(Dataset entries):
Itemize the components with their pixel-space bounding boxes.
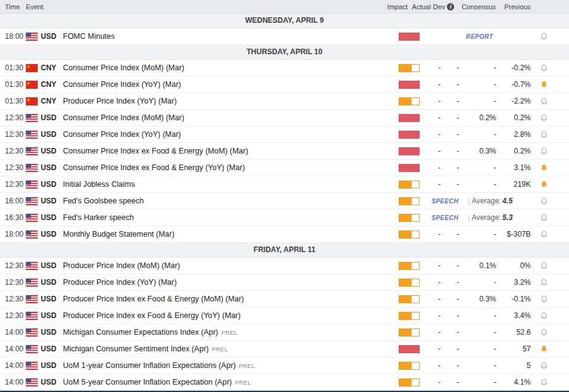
calendar-header: Time Event Impact Actual Dev i Consensus… <box>0 0 569 14</box>
previous-value: 57 <box>496 345 531 353</box>
us-flag-icon <box>26 114 41 122</box>
event-row[interactable]: 12:30 USDProducer Price Index ex Food & … <box>0 291 569 308</box>
currency-label: USD <box>41 278 63 287</box>
event-title: Producer Price Index ex Food & Energy (M… <box>63 295 394 303</box>
us-flag-icon <box>26 181 41 189</box>
event-row[interactable]: 18:00 USDFOMC MinutesREPORT <box>0 28 569 45</box>
impact-medium-indicator <box>399 295 420 303</box>
previous-value: -0.1% <box>496 295 531 303</box>
col-header-impact: Impact <box>383 3 412 10</box>
deviation-value: - <box>444 378 463 386</box>
bell-icon[interactable] <box>531 295 557 304</box>
event-time: 12:30 <box>5 278 26 287</box>
event-row[interactable]: 01:30 CNYProducer Price Index (YoY) (Mar… <box>0 93 569 110</box>
speech-link[interactable]: SPEECH <box>423 214 463 221</box>
prel-badge: PREL <box>212 346 228 353</box>
event-time: 16:00 <box>5 197 26 205</box>
event-title: Producer Price Index (YoY) (Mar) <box>63 278 394 287</box>
event-row[interactable]: 12:30 USDProducer Price Index (MoM) (Mar… <box>0 258 569 274</box>
consensus-value: - <box>463 130 496 139</box>
actual-value: - <box>423 278 444 287</box>
event-row[interactable]: 12:30 USDConsumer Price Index ex Food & … <box>0 160 569 176</box>
event-time: 12:30 <box>5 113 26 122</box>
us-flag-icon <box>26 131 41 139</box>
bell-icon[interactable] <box>531 32 557 41</box>
date-header: FRIDAY, APRIL 11 <box>0 243 569 258</box>
info-icon[interactable]: i <box>447 3 454 10</box>
bell-icon[interactable] <box>531 378 557 387</box>
event-row[interactable]: 12:30 USDProducer Price Index ex Food & … <box>0 308 569 324</box>
event-time: 12:30 <box>5 311 26 320</box>
event-row[interactable]: 16:30 USDFed's Harker speechSPEECH|Avera… <box>0 210 569 226</box>
bell-icon[interactable] <box>531 261 557 271</box>
event-row[interactable]: 14:00 USDMichigan Consumer Expectations … <box>0 324 569 341</box>
impact-cell <box>394 262 423 270</box>
prel-badge: PREL <box>235 379 251 386</box>
currency-label: CNY <box>41 97 63 105</box>
event-title: UoM 1-year Consumer Inflation Expectatio… <box>63 361 394 370</box>
date-header: WEDNESDAY, APRIL 9 <box>0 14 569 28</box>
bell-icon[interactable] <box>531 163 557 173</box>
event-title: Fed's Goolsbee speech <box>63 197 394 205</box>
event-row[interactable]: 16:00 USDFed's Goolsbee speechSPEECH|Ave… <box>0 193 569 210</box>
event-time: 14:00 <box>5 345 26 353</box>
bell-icon[interactable] <box>531 197 557 206</box>
bell-icon[interactable] <box>531 213 557 223</box>
currency-label: USD <box>41 261 63 270</box>
event-row[interactable]: 01:30 CNYConsumer Price Index (YoY) (Mar… <box>0 76 569 93</box>
date-header: THURSDAY, APRIL 10 <box>0 45 569 60</box>
us-flag-icon <box>26 279 41 287</box>
bell-icon[interactable] <box>531 230 557 239</box>
col-header-dev-label: Dev <box>433 3 446 10</box>
event-time: 16:30 <box>5 213 26 222</box>
impact-medium-indicator <box>399 378 420 386</box>
consensus-value: - <box>463 345 496 353</box>
actual-value: - <box>423 345 444 353</box>
impact-high-indicator <box>399 164 420 172</box>
actual-value: - <box>423 130 444 139</box>
impact-medium-indicator <box>399 214 420 222</box>
actual-value: - <box>423 80 444 89</box>
us-flag-icon <box>26 312 41 320</box>
bell-icon[interactable] <box>531 147 557 156</box>
bell-icon[interactable] <box>531 180 557 189</box>
bell-icon[interactable] <box>531 97 557 106</box>
prel-badge: PREL <box>239 362 255 369</box>
bell-icon[interactable] <box>531 328 557 337</box>
event-row[interactable]: 12:30 USDConsumer Price Index ex Food & … <box>0 143 569 160</box>
impact-medium-indicator <box>399 279 420 287</box>
us-flag-icon <box>26 214 41 222</box>
consensus-value: - <box>463 311 496 320</box>
bell-icon[interactable] <box>531 130 557 139</box>
event-row[interactable]: 14:00 USDMichigan Consumer Sentiment Ind… <box>0 341 569 357</box>
bell-icon[interactable] <box>531 361 557 370</box>
previous-value: 4.1% <box>496 378 531 386</box>
event-row[interactable]: 12:30 USDInitial Jobless Claims---219K <box>0 176 569 193</box>
bell-icon[interactable] <box>531 63 557 73</box>
speech-link[interactable]: SPEECH <box>423 198 463 205</box>
col-header-dev: Dev i <box>433 3 455 10</box>
currency-label: CNY <box>41 63 63 72</box>
currency-label: USD <box>41 230 63 239</box>
currency-label: USD <box>41 213 63 222</box>
event-title: Consumer Price Index (YoY) (Mar) <box>63 80 394 89</box>
bell-icon[interactable] <box>531 80 557 89</box>
event-row[interactable]: 18:00 USDMonthly Budget Statement (Mar)-… <box>0 226 569 243</box>
event-row[interactable]: 12:30 USDConsumer Price Index (MoM) (Mar… <box>0 110 569 126</box>
deviation-value: - <box>444 230 463 239</box>
event-row[interactable]: 12:30 USDConsumer Price Index (YoY) (Mar… <box>0 126 569 143</box>
bell-icon[interactable] <box>531 113 557 123</box>
event-time: 14:00 <box>5 378 26 386</box>
event-title: Consumer Price Index (YoY) (Mar) <box>63 130 394 139</box>
event-row[interactable]: 01:30 CNYConsumer Price Index (MoM) (Mar… <box>0 60 569 76</box>
event-time: 01:30 <box>5 97 26 105</box>
event-row[interactable]: 14:00 USDUoM 1-year Consumer Inflation E… <box>0 357 569 374</box>
bell-icon[interactable] <box>531 278 557 287</box>
bell-icon[interactable] <box>531 311 557 321</box>
event-row[interactable]: 12:30 USDProducer Price Index (YoY) (Mar… <box>0 274 569 291</box>
bell-icon[interactable] <box>531 345 557 354</box>
event-row[interactable]: 14:00 USDUoM 5-year Consumer Inflation E… <box>0 374 569 391</box>
currency-label: USD <box>41 113 63 122</box>
currency-label: USD <box>41 163 63 172</box>
report-link[interactable]: REPORT <box>466 33 493 40</box>
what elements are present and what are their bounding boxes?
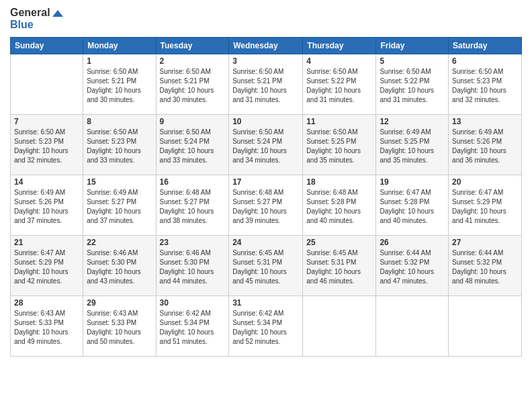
calendar-cell: 31Sunrise: 6:42 AMSunset: 5:34 PMDayligh… (229, 295, 303, 356)
day-number: 28 (14, 298, 79, 308)
day-info: Sunrise: 6:43 AMSunset: 5:33 PMDaylight:… (87, 309, 152, 347)
day-info: Sunrise: 6:47 AMSunset: 5:29 PMDaylight:… (452, 188, 518, 226)
day-info: Sunrise: 6:50 AMSunset: 5:24 PMDaylight:… (160, 128, 226, 165)
calendar-cell (11, 54, 83, 114)
header-saturday: Saturday (449, 37, 522, 54)
calendar-cell: 27Sunrise: 6:44 AMSunset: 5:32 PMDayligh… (449, 235, 522, 295)
calendar-cell: 28Sunrise: 6:43 AMSunset: 5:33 PMDayligh… (11, 295, 83, 356)
day-number: 2 (160, 56, 226, 66)
day-number: 13 (452, 117, 518, 126)
day-number: 26 (380, 238, 445, 247)
header-friday: Friday (376, 37, 449, 54)
calendar-cell (449, 295, 522, 356)
calendar-cell (376, 295, 449, 356)
day-info: Sunrise: 6:48 AMSunset: 5:27 PMDaylight:… (232, 188, 299, 226)
day-number: 17 (232, 177, 299, 187)
calendar-cell: 15Sunrise: 6:49 AMSunset: 5:27 PMDayligh… (83, 175, 156, 235)
day-info: Sunrise: 6:49 AMSunset: 5:26 PMDaylight:… (14, 188, 79, 226)
logo-general: General (10, 7, 63, 19)
header-tuesday: Tuesday (156, 37, 229, 54)
day-number: 15 (87, 177, 152, 187)
calendar-cell: 1Sunrise: 6:50 AMSunset: 5:21 PMDaylight… (83, 54, 156, 114)
calendar-cell: 8Sunrise: 6:50 AMSunset: 5:23 PMDaylight… (83, 114, 156, 175)
day-number: 18 (306, 177, 372, 187)
day-info: Sunrise: 6:49 AMSunset: 5:26 PMDaylight:… (452, 128, 518, 165)
day-number: 27 (452, 238, 518, 247)
calendar-cell: 11Sunrise: 6:50 AMSunset: 5:25 PMDayligh… (303, 114, 376, 175)
header-thursday: Thursday (303, 37, 376, 54)
calendar-cell: 24Sunrise: 6:45 AMSunset: 5:31 PMDayligh… (229, 235, 303, 295)
calendar-cell: 10Sunrise: 6:50 AMSunset: 5:24 PMDayligh… (229, 114, 303, 175)
day-info: Sunrise: 6:46 AMSunset: 5:30 PMDaylight:… (87, 248, 152, 286)
day-info: Sunrise: 6:50 AMSunset: 5:23 PMDaylight:… (87, 128, 152, 165)
day-info: Sunrise: 6:42 AMSunset: 5:34 PMDaylight:… (232, 309, 299, 347)
page: General Blue SundayMondayTuesdayWednesda… (0, 0, 532, 411)
day-info: Sunrise: 6:49 AMSunset: 5:25 PMDaylight:… (380, 128, 445, 165)
day-number: 14 (14, 177, 79, 187)
calendar-cell: 13Sunrise: 6:49 AMSunset: 5:26 PMDayligh… (449, 114, 522, 175)
day-number: 7 (14, 117, 79, 126)
logo-blue: Blue (10, 19, 63, 31)
header: General Blue (10, 7, 522, 32)
calendar-cell: 29Sunrise: 6:43 AMSunset: 5:33 PMDayligh… (83, 295, 156, 356)
calendar-cell: 23Sunrise: 6:46 AMSunset: 5:30 PMDayligh… (156, 235, 229, 295)
day-number: 25 (306, 238, 372, 247)
logo: General Blue (10, 7, 63, 32)
calendar-cell: 25Sunrise: 6:45 AMSunset: 5:31 PMDayligh… (303, 235, 376, 295)
calendar-cell: 12Sunrise: 6:49 AMSunset: 5:25 PMDayligh… (376, 114, 449, 175)
day-number: 8 (87, 117, 152, 126)
day-info: Sunrise: 6:50 AMSunset: 5:21 PMDaylight:… (87, 67, 152, 105)
day-info: Sunrise: 6:48 AMSunset: 5:28 PMDaylight:… (306, 188, 372, 226)
calendar-cell: 5Sunrise: 6:50 AMSunset: 5:22 PMDaylight… (376, 54, 449, 114)
calendar-cell (303, 295, 376, 356)
day-info: Sunrise: 6:46 AMSunset: 5:30 PMDaylight:… (160, 248, 226, 286)
day-info: Sunrise: 6:50 AMSunset: 5:24 PMDaylight:… (232, 128, 299, 165)
day-number: 10 (232, 117, 299, 126)
day-number: 9 (160, 117, 226, 126)
day-info: Sunrise: 6:50 AMSunset: 5:22 PMDaylight:… (380, 67, 445, 105)
calendar: SundayMondayTuesdayWednesdayThursdayFrid… (10, 37, 522, 357)
calendar-cell: 17Sunrise: 6:48 AMSunset: 5:27 PMDayligh… (229, 175, 303, 235)
day-number: 3 (232, 56, 299, 66)
logo-container: General Blue (10, 7, 63, 32)
calendar-cell: 7Sunrise: 6:50 AMSunset: 5:23 PMDaylight… (11, 114, 83, 175)
calendar-cell: 20Sunrise: 6:47 AMSunset: 5:29 PMDayligh… (449, 175, 522, 235)
header-wednesday: Wednesday (229, 37, 303, 54)
day-number: 30 (160, 298, 226, 308)
day-info: Sunrise: 6:47 AMSunset: 5:28 PMDaylight:… (380, 188, 445, 226)
day-number: 29 (87, 298, 152, 308)
calendar-cell: 16Sunrise: 6:48 AMSunset: 5:27 PMDayligh… (156, 175, 229, 235)
day-info: Sunrise: 6:45 AMSunset: 5:31 PMDaylight:… (306, 248, 372, 286)
day-info: Sunrise: 6:42 AMSunset: 5:34 PMDaylight:… (160, 309, 226, 347)
day-number: 12 (380, 117, 445, 126)
day-number: 5 (380, 56, 445, 66)
calendar-cell: 2Sunrise: 6:50 AMSunset: 5:21 PMDaylight… (156, 54, 229, 114)
day-info: Sunrise: 6:50 AMSunset: 5:22 PMDaylight:… (306, 67, 372, 105)
day-number: 31 (232, 298, 299, 308)
day-info: Sunrise: 6:48 AMSunset: 5:27 PMDaylight:… (160, 188, 226, 226)
day-number: 24 (232, 238, 299, 247)
day-number: 1 (87, 56, 152, 66)
day-info: Sunrise: 6:43 AMSunset: 5:33 PMDaylight:… (14, 309, 79, 347)
calendar-cell: 4Sunrise: 6:50 AMSunset: 5:22 PMDaylight… (303, 54, 376, 114)
calendar-cell: 19Sunrise: 6:47 AMSunset: 5:28 PMDayligh… (376, 175, 449, 235)
day-info: Sunrise: 6:50 AMSunset: 5:23 PMDaylight:… (452, 67, 518, 105)
day-info: Sunrise: 6:50 AMSunset: 5:21 PMDaylight:… (232, 67, 299, 105)
calendar-cell: 3Sunrise: 6:50 AMSunset: 5:21 PMDaylight… (229, 54, 303, 114)
day-number: 20 (452, 177, 518, 187)
day-number: 19 (380, 177, 445, 187)
day-info: Sunrise: 6:49 AMSunset: 5:27 PMDaylight:… (87, 188, 152, 226)
calendar-cell: 9Sunrise: 6:50 AMSunset: 5:24 PMDaylight… (156, 114, 229, 175)
header-monday: Monday (83, 37, 156, 54)
calendar-cell: 18Sunrise: 6:48 AMSunset: 5:28 PMDayligh… (303, 175, 376, 235)
calendar-cell: 6Sunrise: 6:50 AMSunset: 5:23 PMDaylight… (449, 54, 522, 114)
day-number: 23 (160, 238, 226, 247)
logo-text: General Blue (10, 7, 63, 32)
calendar-cell: 14Sunrise: 6:49 AMSunset: 5:26 PMDayligh… (11, 175, 83, 235)
day-info: Sunrise: 6:44 AMSunset: 5:32 PMDaylight:… (380, 248, 445, 286)
day-number: 16 (160, 177, 226, 187)
day-info: Sunrise: 6:50 AMSunset: 5:21 PMDaylight:… (160, 67, 226, 105)
day-number: 11 (306, 117, 372, 126)
calendar-cell: 21Sunrise: 6:47 AMSunset: 5:29 PMDayligh… (11, 235, 83, 295)
calendar-cell: 26Sunrise: 6:44 AMSunset: 5:32 PMDayligh… (376, 235, 449, 295)
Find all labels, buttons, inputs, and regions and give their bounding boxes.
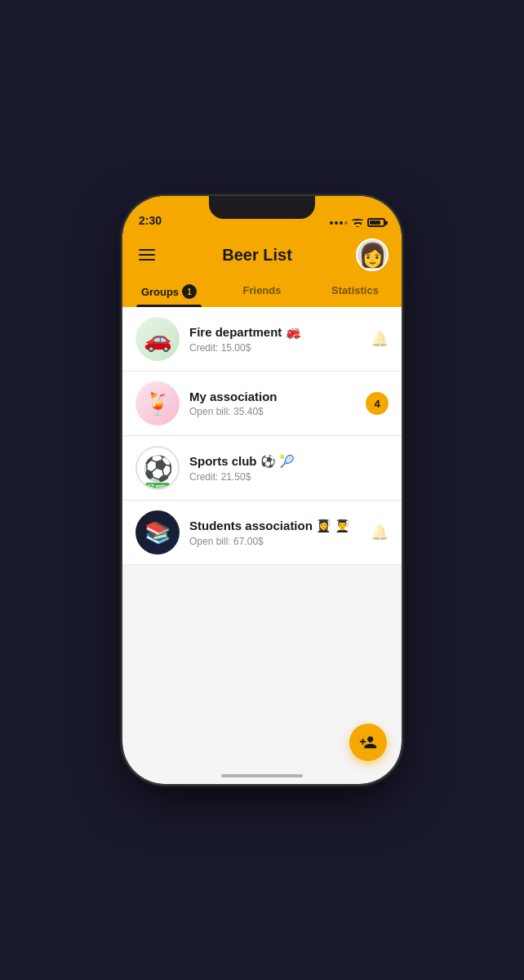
group-info-sports: Sports club ⚽ 🎾 Credit: 21.50$ <box>189 454 361 483</box>
group-name: Students association 👩‍🎓 👨‍🎓 <box>189 519 361 533</box>
group-avatar-association: 🍹 <box>135 381 180 425</box>
group-info-association: My association Open bill: 35.40$ <box>189 390 356 417</box>
status-time: 2:30 <box>139 214 162 227</box>
group-info-fire: Fire department 🚒 Credit: 15.00$ <box>189 325 361 354</box>
list-item[interactable]: 📚 Students association 👩‍🎓 👨‍🎓 Open bill… <box>122 501 402 565</box>
group-sub: Credit: 15.00$ <box>189 342 361 354</box>
wifi-icon <box>352 219 363 227</box>
group-name: Sports club ⚽ 🎾 <box>189 454 361 469</box>
phone-screen: 2:30 <box>122 196 402 784</box>
notch <box>209 196 315 219</box>
group-name: Fire department 🚒 <box>189 325 361 340</box>
group-name: My association <box>189 390 356 403</box>
group-avatar-sports: ⚽ 12 min. <box>135 446 180 490</box>
header: Beer List 👩 <box>122 232 402 271</box>
groups-list: 🚗 Fire department 🚒 Credit: 15.00$ 🔔 🍹 M… <box>122 307 402 565</box>
add-user-icon <box>359 733 377 751</box>
page-title: Beer List <box>222 246 292 265</box>
user-avatar[interactable]: 👩 <box>356 238 389 271</box>
group-info-students: Students association 👩‍🎓 👨‍🎓 Open bill: … <box>189 519 361 547</box>
tab-groups[interactable]: Groups 1 <box>122 278 215 307</box>
list-item[interactable]: 🚗 Fire department 🚒 Credit: 15.00$ 🔔 <box>122 307 402 372</box>
group-sub: Open bill: 67.00$ <box>189 536 361 547</box>
tab-statistics[interactable]: Statistics <box>309 278 402 307</box>
bell-muted-icon[interactable]: 🔔 <box>371 330 389 348</box>
notification-badge[interactable]: 4 <box>366 392 389 415</box>
tab-bar: Groups 1 Friends Statistics <box>122 271 402 307</box>
battery-icon <box>367 218 385 227</box>
home-indicator <box>221 774 303 777</box>
list-item[interactable]: 🍹 My association Open bill: 35.40$ 4 <box>122 372 402 436</box>
groups-badge: 1 <box>182 284 197 299</box>
timer-badge: 12 min. <box>144 483 171 490</box>
menu-button[interactable] <box>135 246 158 264</box>
status-icons <box>330 218 385 227</box>
bell-muted-icon[interactable]: 🔔 <box>371 523 389 541</box>
group-avatar-students: 📚 <box>135 510 180 555</box>
group-avatar-fire: 🚗 <box>135 317 180 361</box>
group-sub: Open bill: 35.40$ <box>189 406 356 417</box>
list-item[interactable]: ⚽ 12 min. Sports club ⚽ 🎾 Credit: 21.50$ <box>122 436 402 501</box>
group-sub: Credit: 21.50$ <box>189 471 361 483</box>
phone-frame: 2:30 <box>122 196 402 784</box>
signal-icon <box>330 221 348 225</box>
add-member-fab[interactable] <box>349 724 387 761</box>
tab-friends[interactable]: Friends <box>215 278 309 307</box>
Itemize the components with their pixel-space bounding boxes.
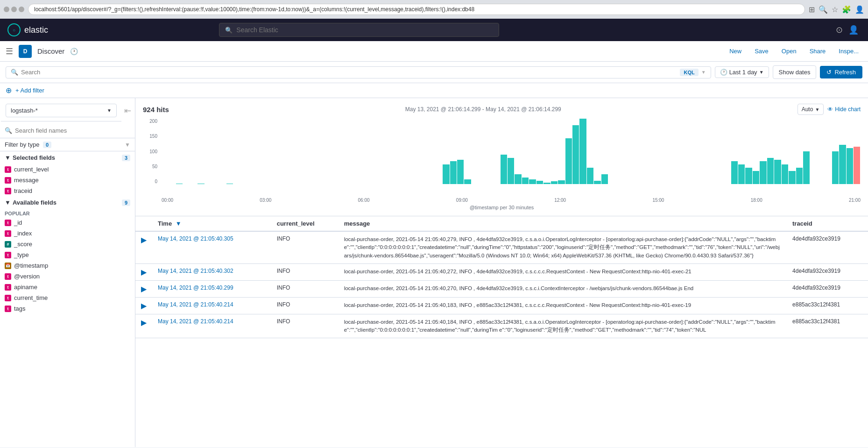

(WHAT TO DO):
If a line in the records contains the word "flag", copy it.

(OUTPUT OF THE TASK):
us-flag-icon <box>26 114 41 122</box>
us-flag-icon <box>26 181 41 189</box>
us-flag-icon <box>26 131 41 139</box>
us-flag-icon <box>26 279 41 287</box>
us-flag-icon <box>26 312 41 320</box>
us-flag-icon <box>26 214 41 222</box>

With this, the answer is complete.